Llama 4 models — Maverick and Scout — feature native multimodality built via early fusion rather than bolted-on vision adapters, allowing image and text understanding within a single model. Scout is designed to run on a single H100 GPU with a 10M-token context window suited for long document analysis, while Maverick targets memory, personalization, and multimodal use cases. Llama 3.3 delivers performance comparable to the 405B model at 70B parameter scale, and Llama 3.2 offers 1B and 3B variants for constrained or edge environments.

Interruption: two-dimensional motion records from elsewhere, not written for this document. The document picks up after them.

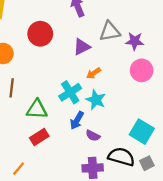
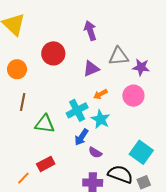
pink circle: (142, 70) -> (133, 96), moved
red rectangle: (39, 137) -> (46, 164), moved

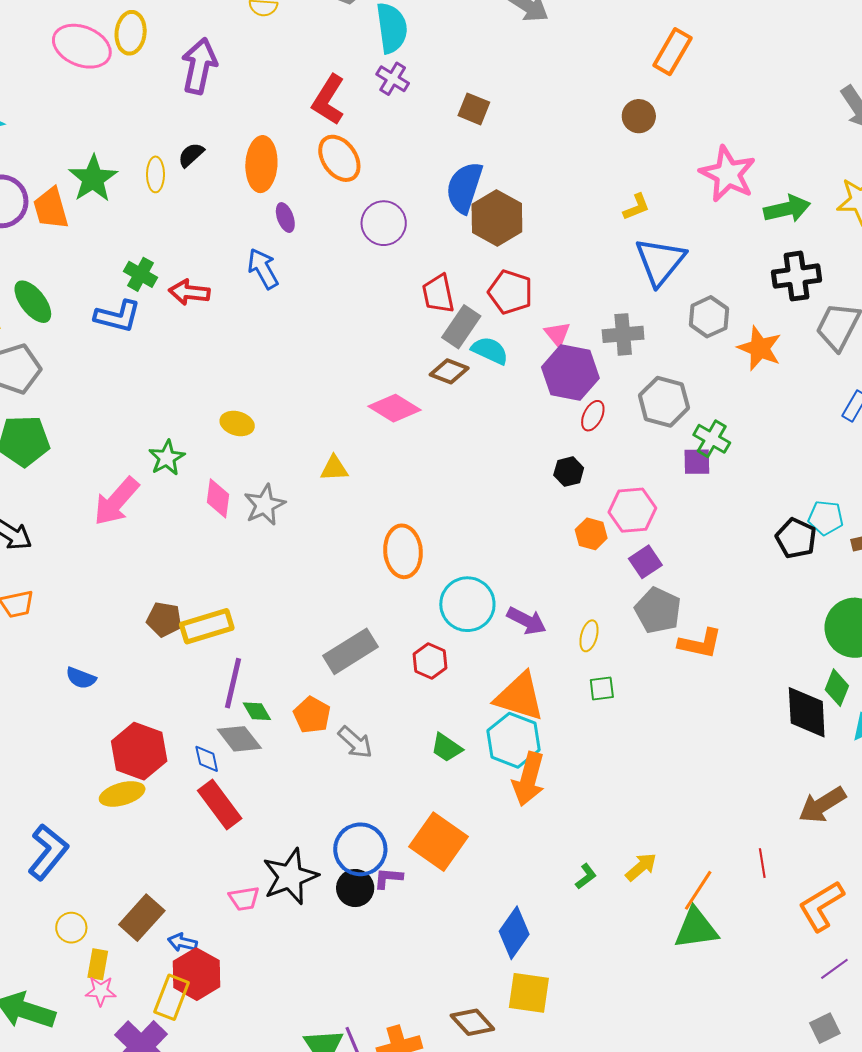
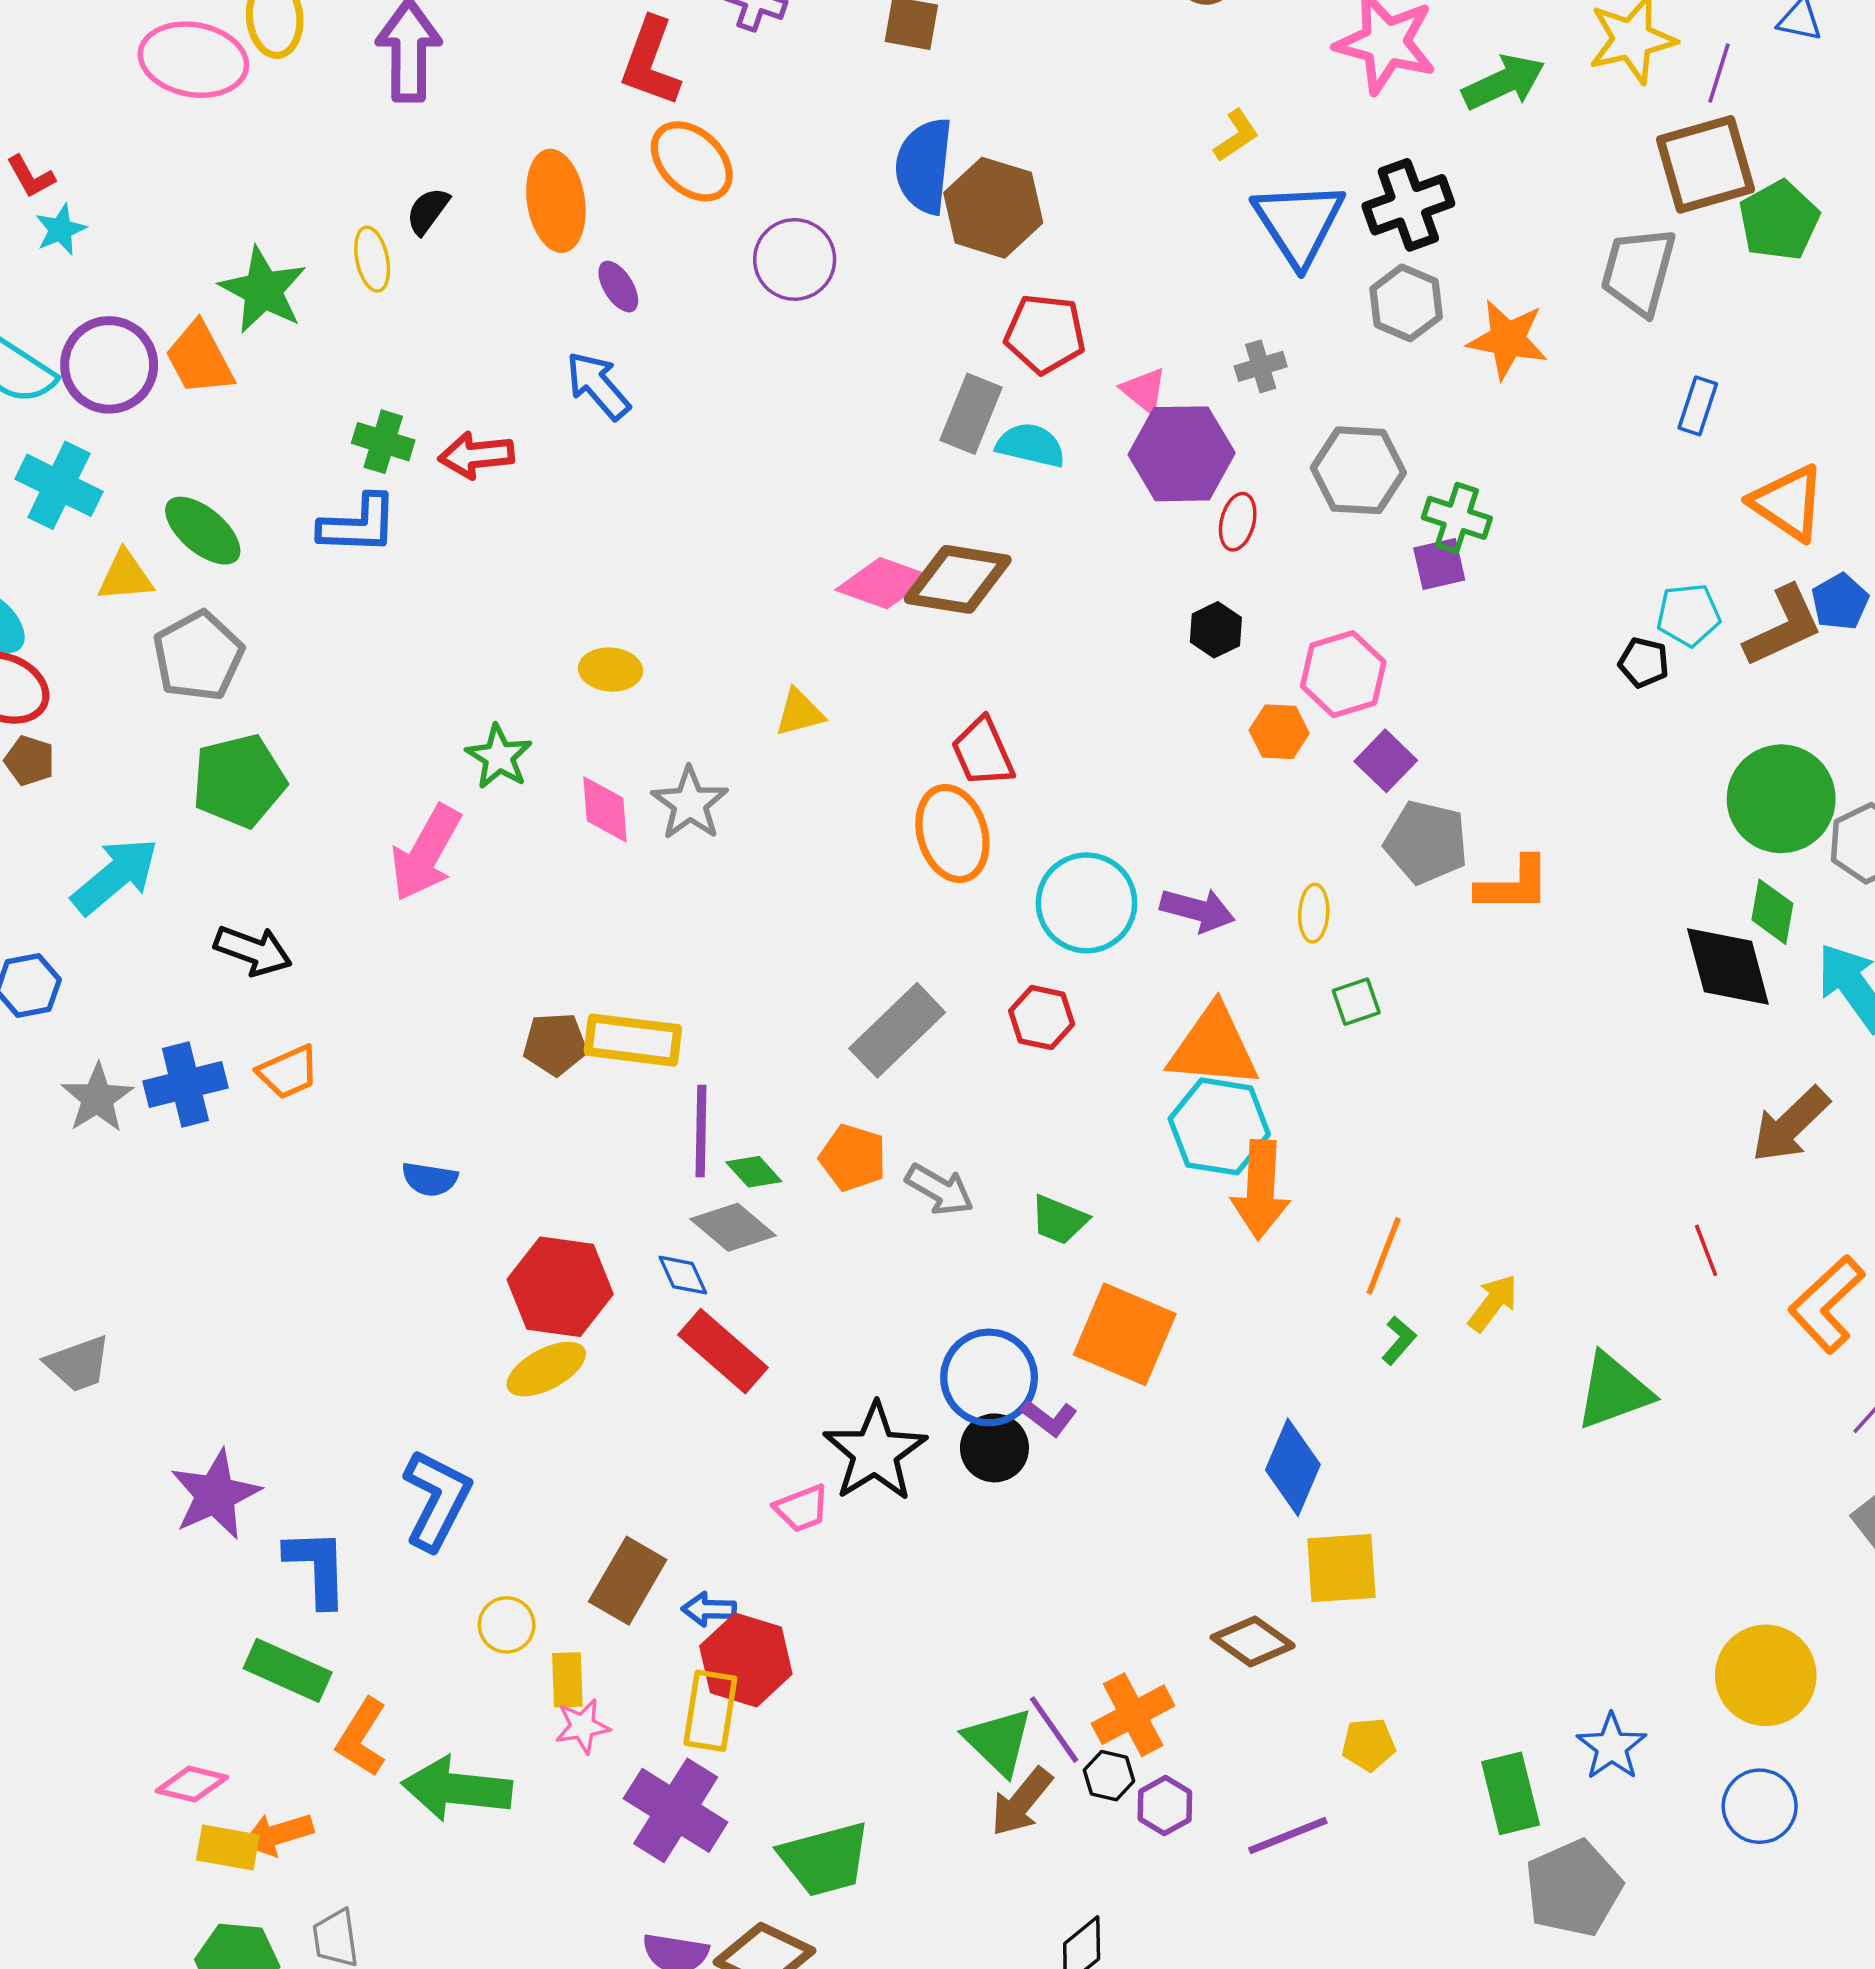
black cross: (796, 276) -> (1408, 205), moved
red trapezoid: (438, 294) -> (983, 752), moved
gray cross: (623, 334) -> (1261, 366), size x0.7
brown diamond: (449, 371) -> (958, 579), moved, size x1.5
black pentagon: (796, 538) -> (1644, 663), size x0.7
yellow rectangle: (207, 626) -> (633, 1040), turned 36
green trapezoid: (446, 748) -> (1059, 1220), moved
purple L-shape: (388, 878) -> (1049, 1418), turned -136
orange line: (698, 890) -> (1384, 1256), moved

Benchmark scores published by Meta include MMLU Pro (80.5 for Maverick), GPQA Diamond (69.8), and LiveCodeBench (43.4 for Maverick).

Llama is aimed at software developers, ML engineers, and enterprises that need control over model weights, data privacy, or cost structure. The models themselves are available to download at no charge; inference costs when using hosted providers are estimated at $0.19–$0.49 per million tokens for Llama 4 models. Llama competes in the open-weight model category alongside Mistral, Falcon, and Google's Gemma, and in the broader foundation model space with OpenAI's GPT series and Anthropic's Claude.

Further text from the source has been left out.